The main exit strategy for start-ups is to sell the company to a bigger one for a profit. The same goes for investors. The buyer takes over the start-up using cash or stock as a compensation, and key executives and employees from the start-up often stay at the company for a period of time in order to be able to cash out and vest their stock. Exits provide capital to start-up investors, which can then return the money to their limited partners (in the case of Venture Capitalists) or to the investors themselves (in the case of business angels). Start-up acquisitions are much more frequent in the US than in Europe, but lately there has been a significant surge in the number of European acquisitions: according to Tech.eu in the first half of 2014 there were 131 exits in Europe. A different type of acquisition that is quite common in Silicon Valley is acquihires (acquisition + hiring). In this case the buyer is not so much interested in the product as it is in the team, the talent, where it is also important to have a development partner with scalable team. Acquihires often lead to the closure of the products and services that have been acquired and employees end up being transferred to a company usually receive significant hiring bonuses. Acquihires tend to happen at an earlier stage in comparison to big start-up acquisitions, which means that they often provide less capital to business angels and Venture Capitalists.
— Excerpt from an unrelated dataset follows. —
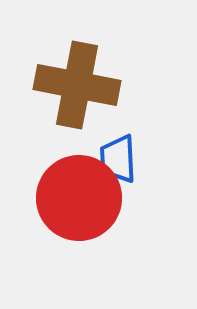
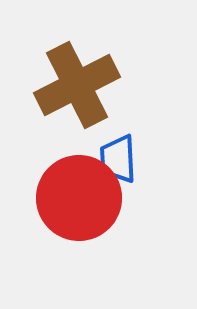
brown cross: rotated 38 degrees counterclockwise
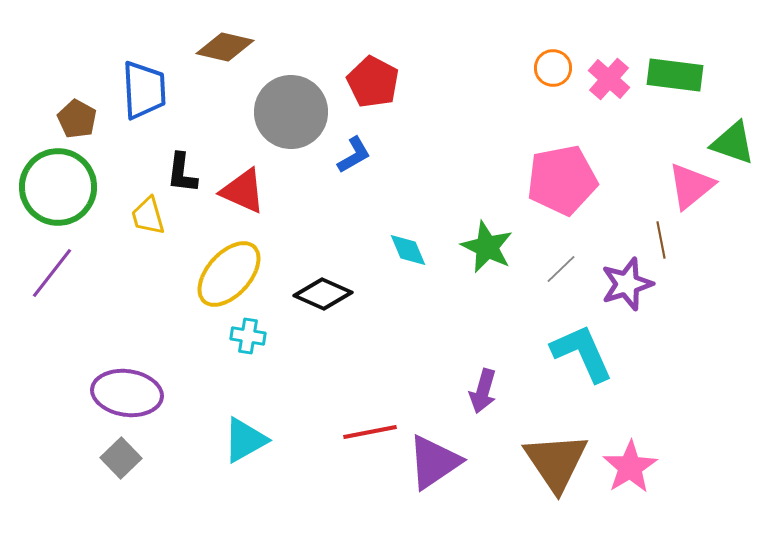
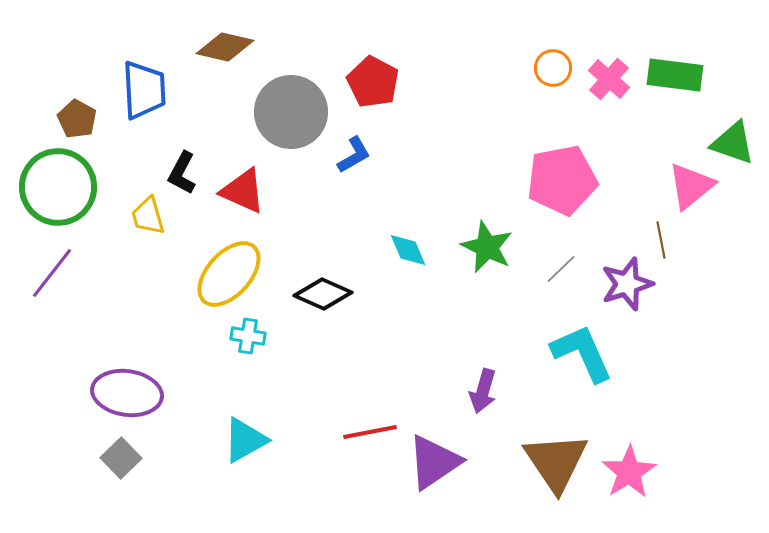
black L-shape: rotated 21 degrees clockwise
pink star: moved 1 px left, 5 px down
IPO stands for ‘initial public offering’ and it basically means that a company starts floating on a stock market, selling a significant number of their shares in the process to institutional and non-institutional investors. These large companies are that VCs dream of, as they often provide large sums of capital to all parts involved (founders, early employees, and investors). For a long time, the NASDAQ and Wall Street have been the main markets for European start-ups looking to IPO. However, in recent times companies such as eDreams Odigeo, Zalando, or Rocket Internet have chosen the Madrid, Frankfurt, or London stock exchanges to go public. According to Tech.eu, in the first six months of 2014 there were 11 IPOs in Europe. An interested trend in the start-up world when it comes to going public is that more and more companies are taking longer to IPO. This is a consequence of the high amount of capital available in the start-up market from Venture Capitalists, private equity firms and other investment institutions. Also commonly known as M&As, these transactions usually imply a merging with a similar and larger company. This type of exit is often chosen by big companies that are looking for complimentary skills in the market and buying a smaller start-up is a better way to develop a product than creating it in-house. M&As are less common than IPOs and straight acquisitions; in the first half of 2014 there were only 4 mergers and acquisitions in Europe. In the same way that not every start-up needs to raise money from VCs and business angels (bootstrapping is a viable alternative), not every start-up needs to sell itself to a bigger company to provide a return to founders, employees and investors. Companies that can establish a solid business model and scale might choose to stay independent and reinvest the profits in the company. Part of those profits can also be distributed amongst investors as a dividend, providing liquidity to outside partners while avoiding the public markets and the obligations that come with it.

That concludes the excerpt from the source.